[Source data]
******************************

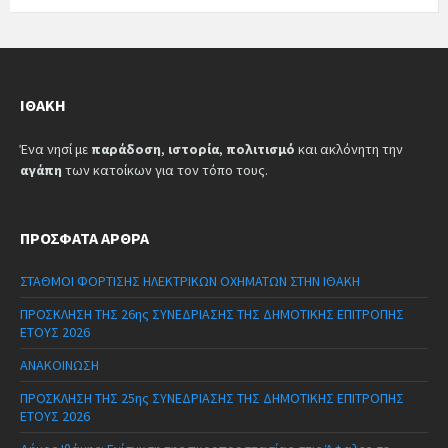
ΙΘΆΚΗ
Ένα νησί με
παράδοση
,
ιστορία
,
πολιτισμό
και ακλόνητη την
αγάπη
των κατοίκων για τον τόπο τους.
ΠΡΌΣΦΑΤΑ ΆΡΘΡΑ
ΣΤΑΘΜΟΙ ΦΟΡΤΙΣΗΣ ΗΛΕΚΤΡΙΚΩΝ ΟΧΗΜΑΤΩΝ ΣΤΗΝ ΙΘΑΚΗ
ΠΡΟΣΚΛΗΣΗ ΤΗΣ 26ης ΣΥΝΕΔΡΙΑΣΗΣ ΤΗΣ ΔΗΜΟΤΙΚΗΣ ΕΠΙΤΡΟΠΗΣ
ΕΤΟΥΣ 2026
ΑΝΑΚΟΙΝΩΣΗ
ΠΡΟΣΚΛΗΣΗ ΤΗΣ 25ης ΣΥΝΕΔΡΙΑΣΗΣ ΤΗΣ ΔΗΜΟΤΙΚΗΣ ΕΠΙΤΡΟΠΗΣ
ΕΤΟΥΣ 2026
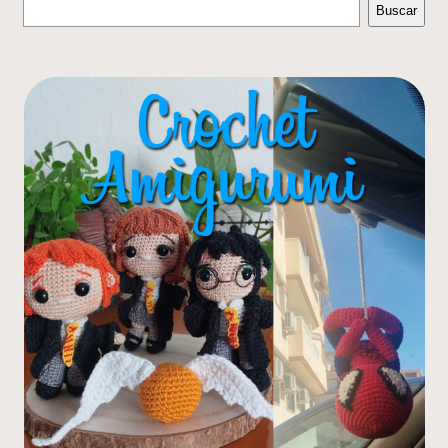
Buscar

******************************

Work to complete | Please retype the records above exactly, leaving every image out.

Solution to this task |
ΙΘΆΚΗ
Ένα νησί με
παράδοση
,
ιστορία
,
πολιτισμό
και ακλόνητη την
αγάπη
των κατοίκων για τον τόπο τους.
ΠΡΌΣΦΑΤΑ ΆΡΘΡΑ
ΣΤΑΘΜΟΙ ΦΟΡΤΙΣΗΣ ΗΛΕΚΤΡΙΚΩΝ ΟΧΗΜΑΤΩΝ ΣΤΗΝ ΙΘΑΚΗ
ΠΡΟΣΚΛΗΣΗ ΤΗΣ 26ης ΣΥΝΕΔΡΙΑΣΗΣ ΤΗΣ ΔΗΜΟΤΙΚΗΣ ΕΠΙΤΡΟΠΗΣ
ΕΤΟΥΣ 2026
ΑΝΑΚΟΙΝΩΣΗ
ΠΡΟΣΚΛΗΣΗ ΤΗΣ 25ης ΣΥΝΕΔΡΙΑΣΗΣ ΤΗΣ ΔΗΜΟΤΙΚΗΣ ΕΠΙΤΡΟΠΗΣ
ΕΤΟΥΣ 2026
Buscar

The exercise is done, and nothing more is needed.